Seguidamente tira as tripas, o buxo e a bexiga, que são postos num tabuleiro de madeira e vão ser lavadas pelas mulheres, com água corrente, para serem depois utilizadas no fabrico de enchidos. Para tal, têm que ser preparadas primeiro.
Aliviado das vísceras, o interior da carcaça é lavado com água nos locais em que tem sangue, ficando depois a arrefecer dum dia para o outro, protegido por um pano.
O DESMANCHO
No segundo dia da matança, procede-se ao desmancho do animal, o qual é cortado nas suas múltiplas partes: presuntos, mãos, orelheiras, queixos, segredos, plumas, tiras, etc. É do interior que saem os lombos para fazer as paias e a carne entremeada para os chouriços. Quanto à pele do lombo do animal e a camada de gordura subjacente, dão o toucinho, que vai ser curado na salgadeira.

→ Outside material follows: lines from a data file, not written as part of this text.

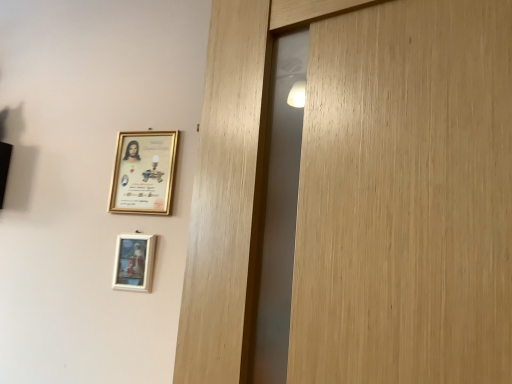 Question: Can you confirm if white matte picture frame at lower center, placed as the 1th picture frame when sorted from bottom to top, is bigger than gold-framed picture at upper left, the second picture frame when ordered from bottom to top?

Choices:
 (A) no
 (B) yes

Answer: (A)

Question: Could gold-framed picture at upper left, the second picture frame when ordered from bottom to top, be considered to be inside white matte picture frame at lower center, which appears as the second picture frame when viewed from the top?

Choices:
 (A) no
 (B) yes

Answer: (A)

Question: Considering the relative sizes of white matte picture frame at lower center, placed as the 1th picture frame when sorted from bottom to top, and gold-framed picture at upper left, the second picture frame when ordered from bottom to top, in the image provided, is white matte picture frame at lower center, placed as the 1th picture frame when sorted from bottom to top, taller than gold-framed picture at upper left, the second picture frame when ordered from bottom to top,?

Choices:
 (A) no
 (B) yes

Answer: (A)

Question: Is white matte picture frame at lower center, placed as the 1th picture frame when sorted from bottom to top, oriented towards gold-framed picture at upper left, which is the 1th picture frame from top to bottom?

Choices:
 (A) no
 (B) yes

Answer: (A)

Question: Is white matte picture frame at lower center, which appears as the second picture frame when viewed from the top, thinner than gold-framed picture at upper left, which is the 1th picture frame from top to bottom?

Choices:
 (A) no
 (B) yes

Answer: (B)

Question: Is white matte picture frame at lower center, placed as the 1th picture frame when sorted from bottom to top, at the left side of gold-framed picture at upper left, which is the 1th picture frame from top to bottom?

Choices:
 (A) yes
 (B) no

Answer: (A)

Question: Is gold-framed picture at upper left, the second picture frame when ordered from bottom to top, oriented away from white matte picture frame at lower center, placed as the 1th picture frame when sorted from bottom to top?

Choices:
 (A) no
 (B) yes

Answer: (A)

Question: Is gold-framed picture at upper left, which is the 1th picture frame from top to bottom, at the left side of white matte picture frame at lower center, placed as the 1th picture frame when sorted from bottom to top?

Choices:
 (A) no
 (B) yes

Answer: (A)

Question: From the image's perspective, is gold-framed picture at upper left, which is the 1th picture frame from top to bottom, on white matte picture frame at lower center, which appears as the second picture frame when viewed from the top?

Choices:
 (A) no
 (B) yes

Answer: (B)

Question: Considering the relative sizes of gold-framed picture at upper left, which is the 1th picture frame from top to bottom, and white matte picture frame at lower center, which appears as the second picture frame when viewed from the top, in the image provided, is gold-framed picture at upper left, which is the 1th picture frame from top to bottom, bigger than white matte picture frame at lower center, which appears as the second picture frame when viewed from the top,?

Choices:
 (A) no
 (B) yes

Answer: (B)

Question: Is gold-framed picture at upper left, which is the 1th picture frame from top to bottom, completely or partially outside of white matte picture frame at lower center, placed as the 1th picture frame when sorted from bottom to top?

Choices:
 (A) no
 (B) yes

Answer: (B)

Question: Does gold-framed picture at upper left, which is the 1th picture frame from top to bottom, appear on the right side of white matte picture frame at lower center, which appears as the second picture frame when viewed from the top?

Choices:
 (A) no
 (B) yes

Answer: (B)

Question: Looking at their shapes, would you say white matte picture frame at lower center, placed as the 1th picture frame when sorted from bottom to top, is wider or thinner than gold-framed picture at upper left, which is the 1th picture frame from top to bottom?

Choices:
 (A) wide
 (B) thin

Answer: (B) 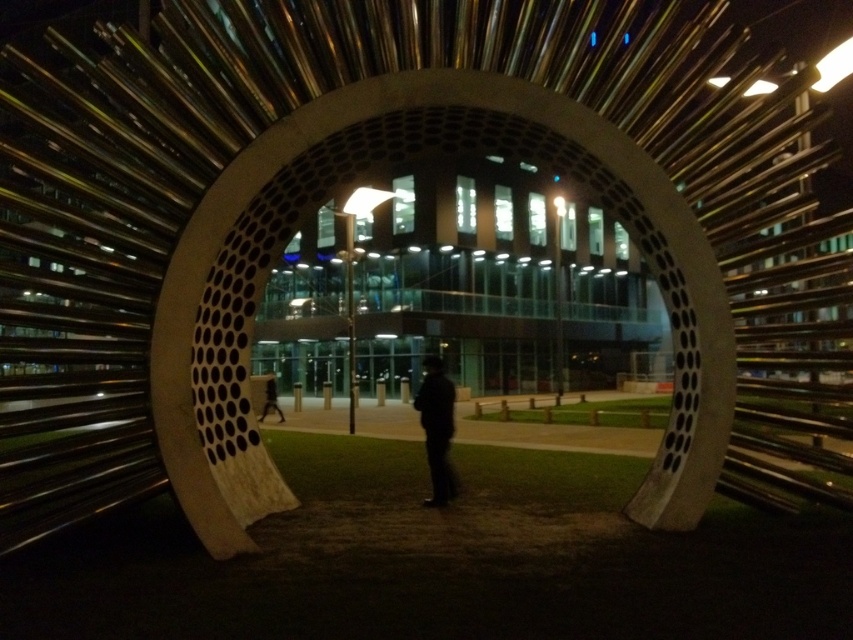 Which is more to the left, black matte jacket at center or dark clothing figure at center?

dark clothing figure at center is more to the left.

Describe the element at coordinates (436, 428) in the screenshot. I see `black matte jacket at center` at that location.

At what (x,y) coordinates should I click in order to perform the action: click on black matte jacket at center. Please return your answer as a coordinate pair (x, y). The width and height of the screenshot is (853, 640). Looking at the image, I should click on (436, 428).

Do resto da gordura do porco faz-se a banha, gordura alimentar usada tradicionalmente no Alentejo. Esta é feita numa tigela de fogo de grandes dimensões, aquecida ao lume de chão em cima duma trempe de ferro. A gordura vai derretendo e é necessário estar sempre a mexer para não esturrar. Quando a gordura está toda derretida é vazada para dentro de uma grande panela, para onde é coada com um pano branco. Ali acabará por coalhar, originando a banha. O resíduo que fica na tigela de fogo constitui os chamados torresmos, os quais são muito apreciados.
As costelas e a espinha, são consumidos nos primeiros dias após a matança. Depois há os pés, as orelhas, a focinheira, as costeletas, os lombinhos, etc., etc. É um nunca mais acabar de peças, cada uma das quais recebe desde logo o tratamento adequado.
OS PRESUNTOS
As pernas do porco podem ser consumidas como carne fresca ou utilizadas na confecção de presuntos. Para tal, a perna de porco é toda esfregada com sal, alhos moídos e vinho branco, ficando um dia a macerar. No dia seguinte, é metida em sal, sendo-lhe posta por cima uma tábua, na qual se assentam pedras pesadas, ficando assim 30 dias. Depois é levemente fumada, para se conservar e barrada com uma mistura de massa de pimentão, colorau e azeite. Cerca de um ano depois, o presunto está capaz de ser consumido.
OS ENCHIDOS
No segundo dia da matança, as tripas retiradas do porco são cortadas pelas mulheres em bocados de cerca de meio metro e lavadas em água corrente. Seguidamente, são viradas do avesso com o chamado pau de virar tripas (pau com cerca de 50 cm de comprimento e 1 cm de diâmetro, perfeitamente liso e de pontas arredondadas, para não furar as tripas). Depois de viradas, as tripas são novamente lavadas, de modo a ficarem completamente limpas. Seguidamente, são temperadas com massa de pimentão, dentes de alho pisados, sal e rodelas de laranja. Ficam assim durante quatro ou cinco dias até à sua utilização, sendo nessa altura lavadas com água corrente para ficarem perfeitamente limpas. Igual tratamento é dado ao buxo e à bexiga do porco.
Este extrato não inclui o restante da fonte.